Infrastructure: In line with Trump’s previous AI Action Plan, the framework calls for states and local governments to streamline data center construction and operation. These facilities are increasingly controversial, with nearby residents reporting environmental damage and strain on their existing electrical grids, creating higher electric bills. 

Several big tech companies recently agreed to foot the bill for any higher electricity costs, but there’s no way to enforce the voluntary pledge.

Copyright: Whether the use of copyrighted materials in AI training is fair use or copyright infringement is one of the biggest legal issues of the AI age. The plan reiterates the administration’s position that AI companies are covered by fair use — meaning they wouldn’t have to obtain permission or pay for copyrighted content when creating their models. 

But, given the ever-growing number of lawsuits asking the judiciary the same question, the federal government should allow those cases to play out. So far, limited cases with Anthropic and Meta have carved out narrow victories for tech companies, not authors.

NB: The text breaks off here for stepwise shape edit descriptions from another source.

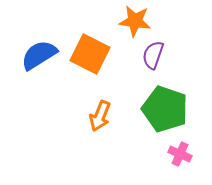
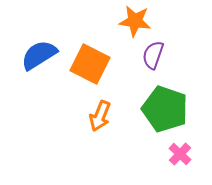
orange square: moved 10 px down
pink cross: rotated 20 degrees clockwise
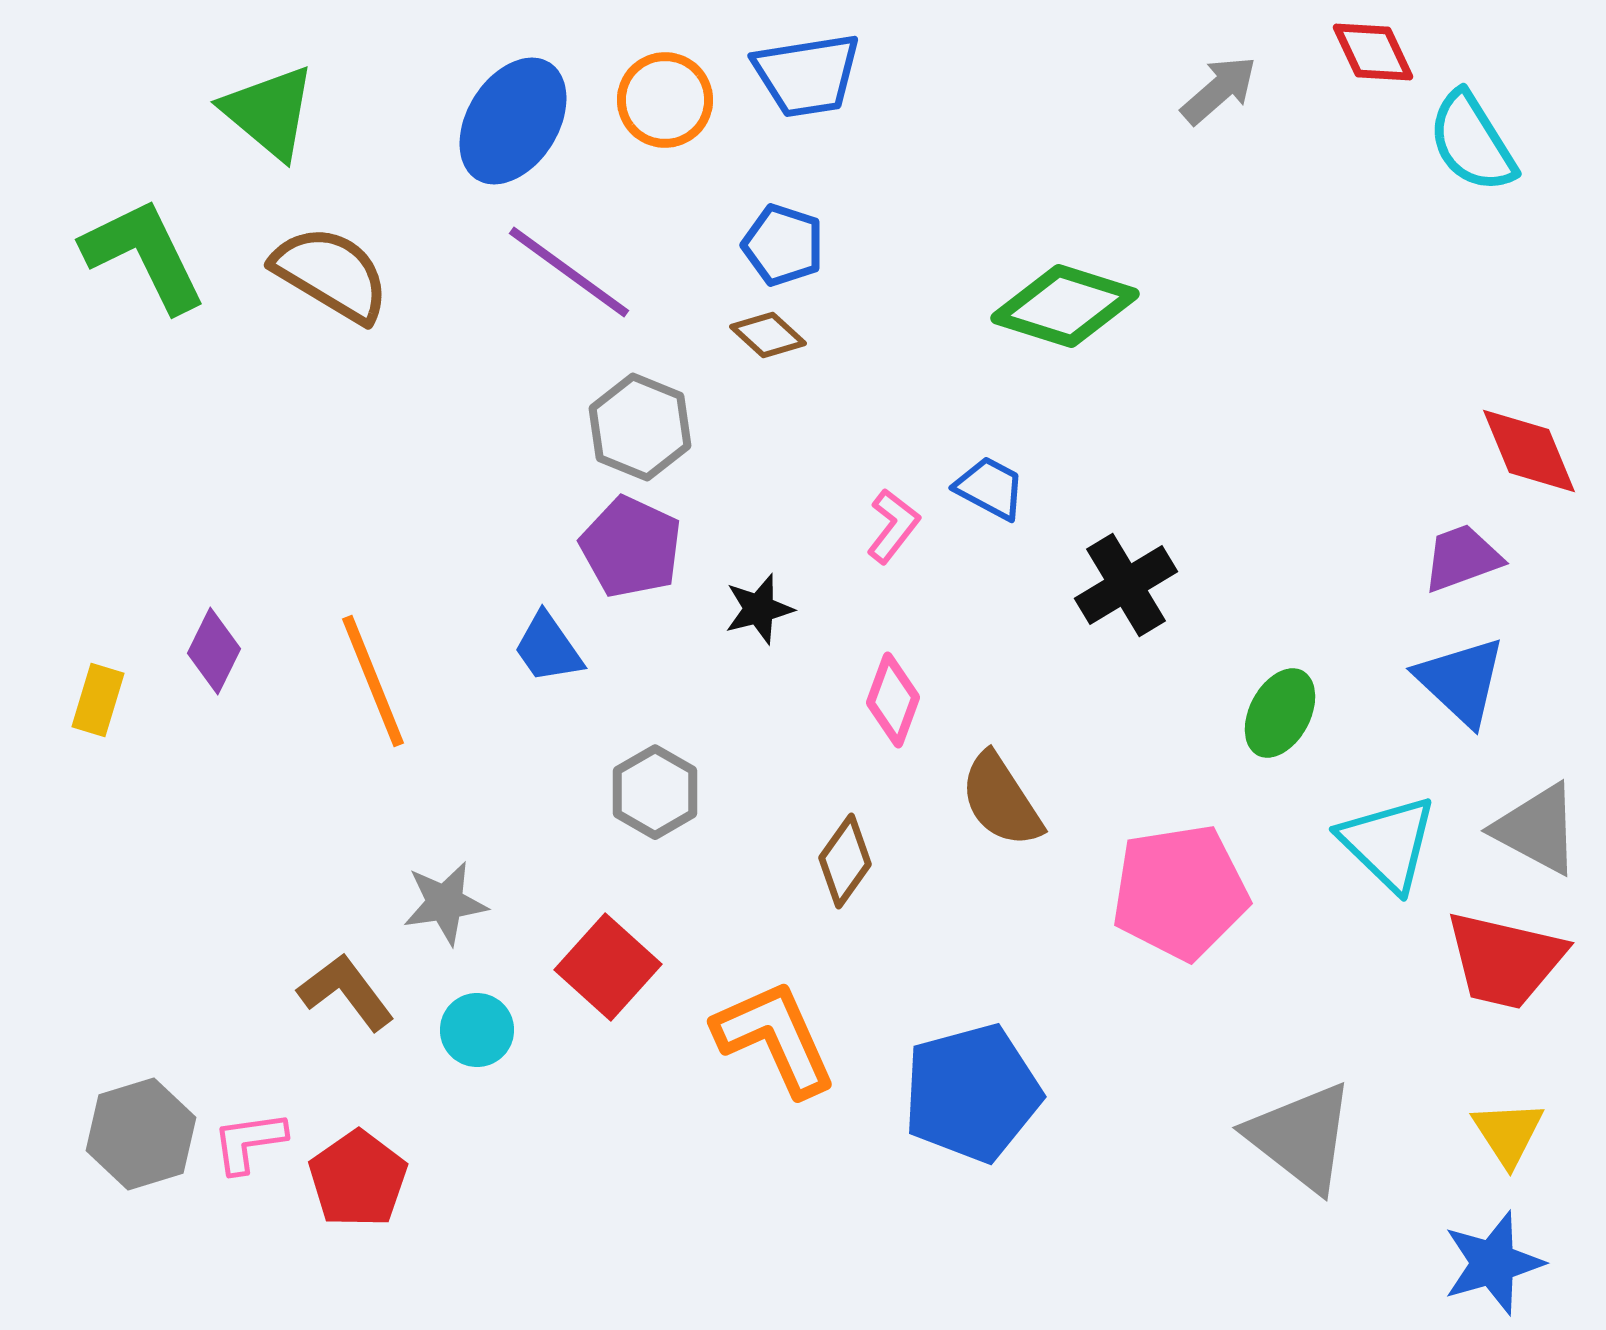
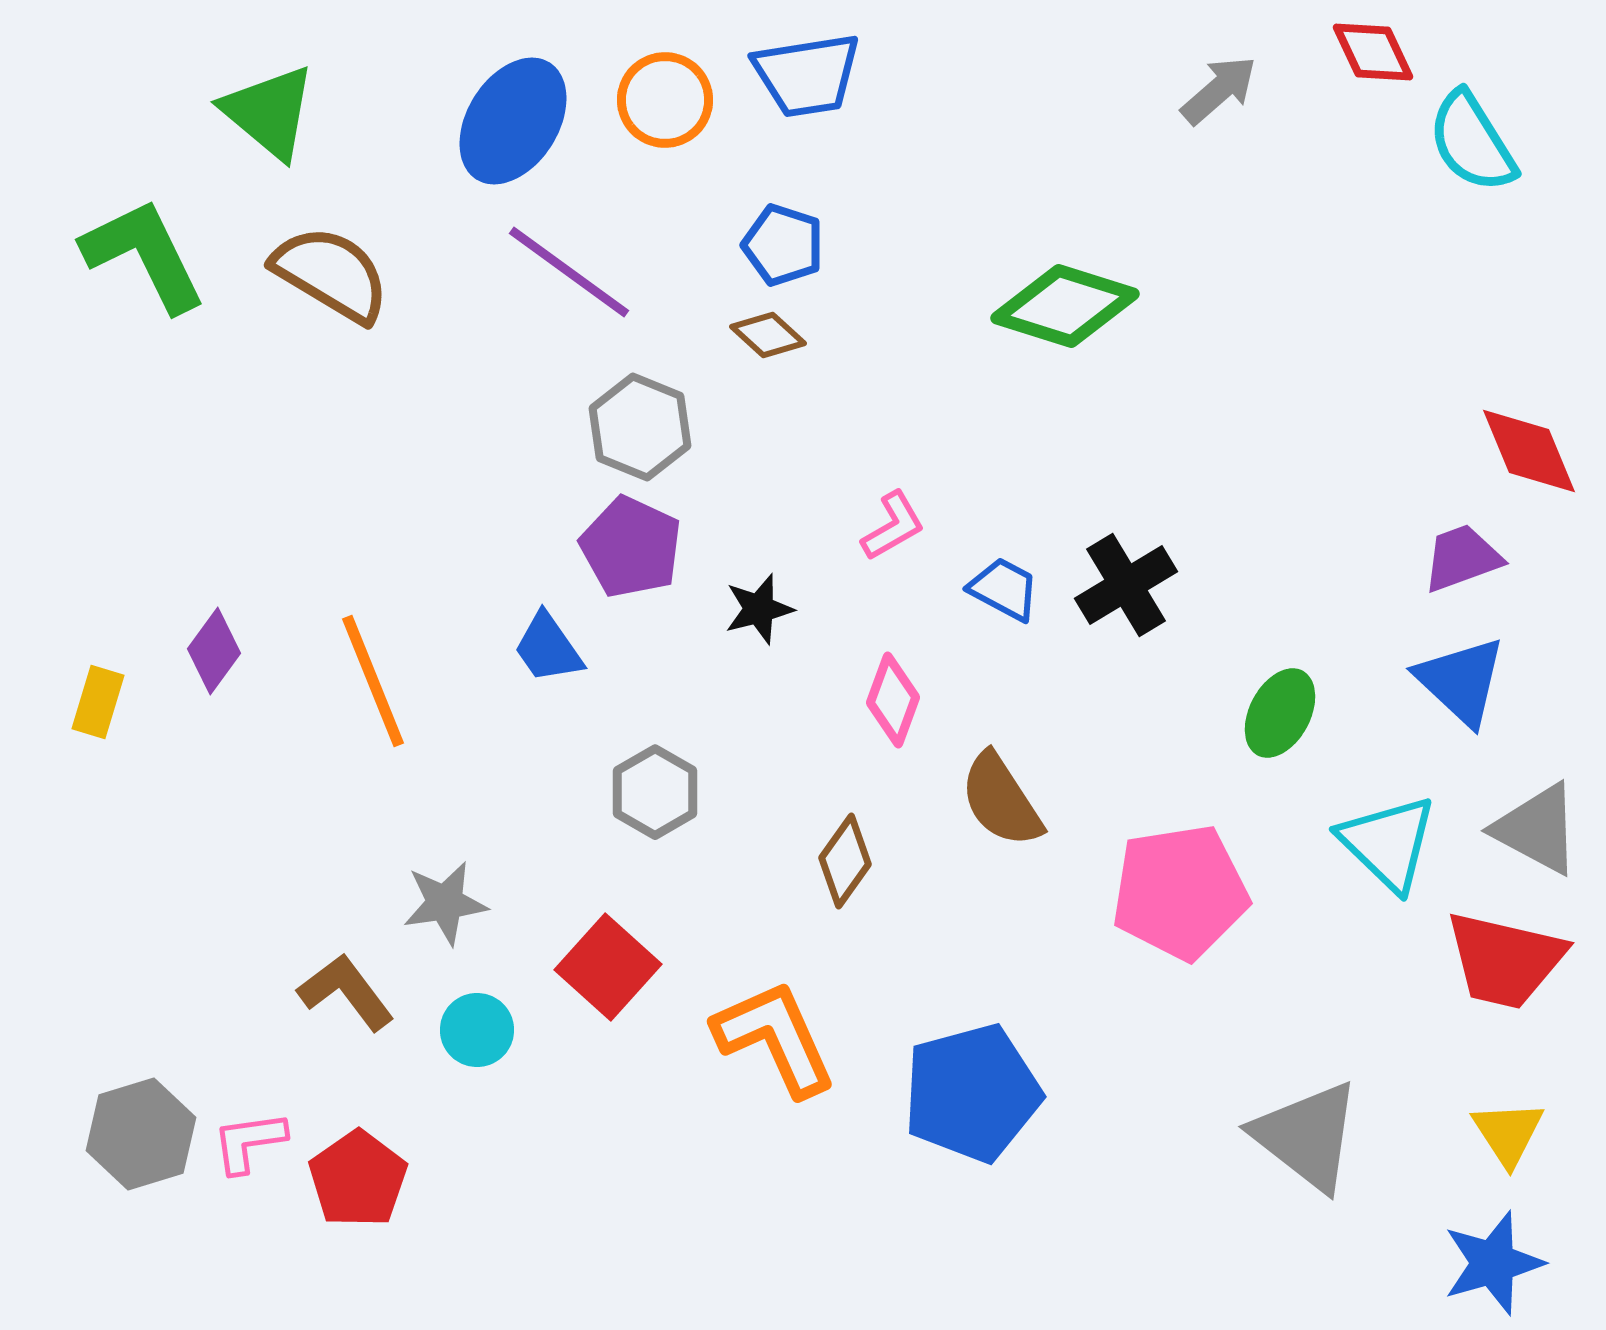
blue trapezoid at (990, 488): moved 14 px right, 101 px down
pink L-shape at (893, 526): rotated 22 degrees clockwise
purple diamond at (214, 651): rotated 10 degrees clockwise
yellow rectangle at (98, 700): moved 2 px down
gray triangle at (1301, 1137): moved 6 px right, 1 px up
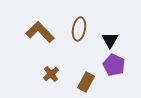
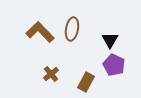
brown ellipse: moved 7 px left
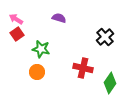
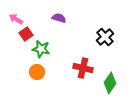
red square: moved 9 px right
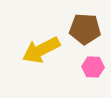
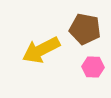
brown pentagon: rotated 8 degrees clockwise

The framework document hints that the federal government could become a future licensing partner for AI companies, stating that it should “provide resources to make federal datasets accessible to industry and academia in AI-ready formats for use in training AI models and systems.”

(Disclosure: Ziff Davis, CNET’s parent company, in 2025 filed a lawsuit against OpenAI, alleging it infringed Ziff Davis copyrights in training and operating its AI systems.) 

Does the White House plan do enough?

Tech industry groups praised the administration’s proposals, while consumer advocacy groups offered skepticism at best. 

In a statement backing the plan, the Consumer Technology Association supported a single set of rules for the entire country. 

“AI can and will make us better, and we agree that children need special protection, First Amendment rights are paramount, harmful deep fakes should be regulated, and Congress should not act to restrict AI platforms from relying on fair use protection,” the tech industry trade group said.

But according to Samir Jain, vice president of policy at the Center for Democracy and Technology, the government’s playbook is rife with internal contradictions. While it calls for the federal government to preempt state rules and laws on AI development, it also says the federal government shouldn’t undermine state authority. 

“The White House’s high-level AI framework contains some sound statements of principles, but its usefulness to lawmakers is limited by its internal contradictions and failure to grapple with key tensions between various approaches to important topics like kids’ online safety,” Jain said in a statement.

Ben Winters, director of AI and data privacy at the Consumer Federation of America, said the proposal prioritizes Big Tech over consumers.

“It’s encouraging to see some stated desires to protect people from AI-generated scams and data abuse of minors, but it’s not enough,” Winters said in a statement. “We need to see money where their mouth is on the protections — more money for consumer protection agencies at both the federal and state levels. So far, they’ve done nothing but cut and hamstring them.”